**** Extracted data

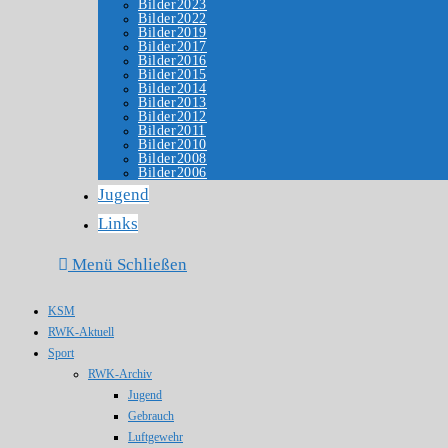
Bilder2023
Bilder2022
Bilder2019
Bilder2017
Bilder2016
Bilder2015
Bilder2014
Bilder2013
Bilder2012
Bilder2011
Bilder2010
Bilder2008
Bilder2006
Jugend
Links
Menü
Schließen
KSM
RWK-Aktuell
Sport
RWK-Archiv
Jugend
Gebrauch
Luftgewehr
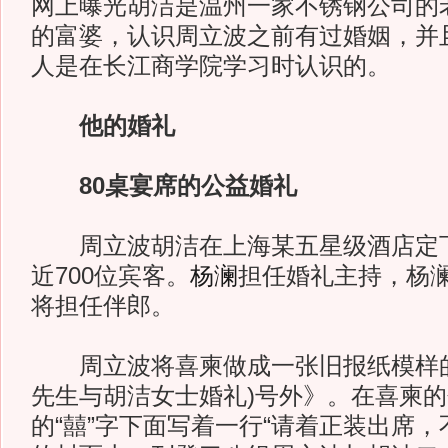
网上曝光胡洁是温州一家不锈钢公司的
的富婆，认识周立波之前有过婚姻，并
人是在长江商学院学习时认识的。
他的婚礼
80桌宴席的公益婚礼
周立波胡洁在上海某五星级酒店定下
近700位宾客。
杨澜
担任婚礼主持，杨
将担任伴郎。
周立波将喜柬做成一张旧报纸模样的
先生与胡洁女士婚礼)号外》。在喜柬
的“囍”字下面写着一行“请着正装出席，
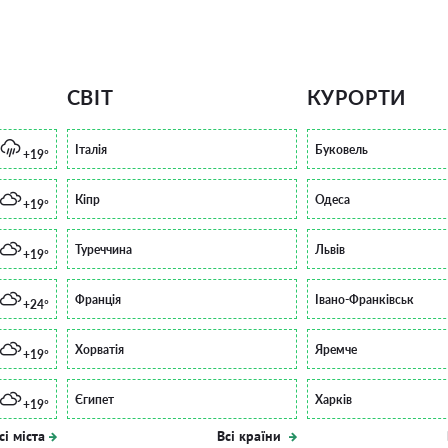
СВІТ
КУРОРТИ
Італія
Буковель
+19°
Кіпр
Одеса
+19°
Туреччина
Львів
+19°
Франція
Івано-Франківськ
+24°
Хорватія
Яремче
+19°
Єгипет
Харків
+19°
сі міста
Всі країни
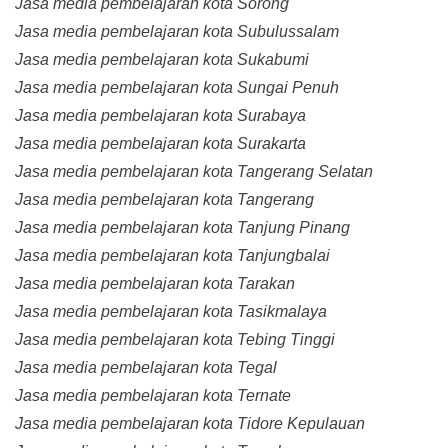
Jasa media pembelajaran kota Sorong
Jasa media pembelajaran kota Subulussalam
Jasa media pembelajaran kota Sukabumi
Jasa media pembelajaran kota Sungai Penuh
Jasa media pembelajaran kota Surabaya
Jasa media pembelajaran kota Surakarta
Jasa media pembelajaran kota Tangerang Selatan
Jasa media pembelajaran kota Tangerang
Jasa media pembelajaran kota Tanjung Pinang
Jasa media pembelajaran kota Tanjungbalai
Jasa media pembelajaran kota Tarakan
Jasa media pembelajaran kota Tasikmalaya
Jasa media pembelajaran kota Tebing Tinggi
Jasa media pembelajaran kota Tegal
Jasa media pembelajaran kota Ternate
Jasa media pembelajaran kota Tidore Kepulauan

********

▸ Required work:
With the pictures left out, copy exactly the lines from the one containing "周立波将喜柬做成一张旧报纸模样的" through the last line of the data.

▸ Response area:
周立波将喜柬做成一张旧报纸模样的
先生与胡洁女士婚礼)号外》。在喜柬
的“囍”字下面写着一行“请着正装出席，
СВІТ
КУРОРТИ
Італія
Буковель
+19°
Кіпр
Одеса
+19°
Туреччина
Львів
+19°
Франція
Івано-Франківськ
+24°
Хорватія
Яремче
+19°
Єгипет
Харків
+19°
сі міста
Всі країни
Jasa media pembelajaran kota Sorong
Jasa media pembelajaran kota Subulussalam
Jasa media pembelajaran kota Sukabumi
Jasa media pembelajaran kota Sungai Penuh
Jasa media pembelajaran kota Surabaya
Jasa media pembelajaran kota Surakarta
Jasa media pembelajaran kota Tangerang Selatan
Jasa media pembelajaran kota Tangerang
Jasa media pembelajaran kota Tanjung Pinang
Jasa media pembelajaran kota Tanjungbalai
Jasa media pembelajaran kota Tarakan
Jasa media pembelajaran kota Tasikmalaya
Jasa media pembelajaran kota Tebing Tinggi
Jasa media pembelajaran kota Tegal
Jasa media pembelajaran kota Ternate
Jasa media pembelajaran kota Tidore Kepulauan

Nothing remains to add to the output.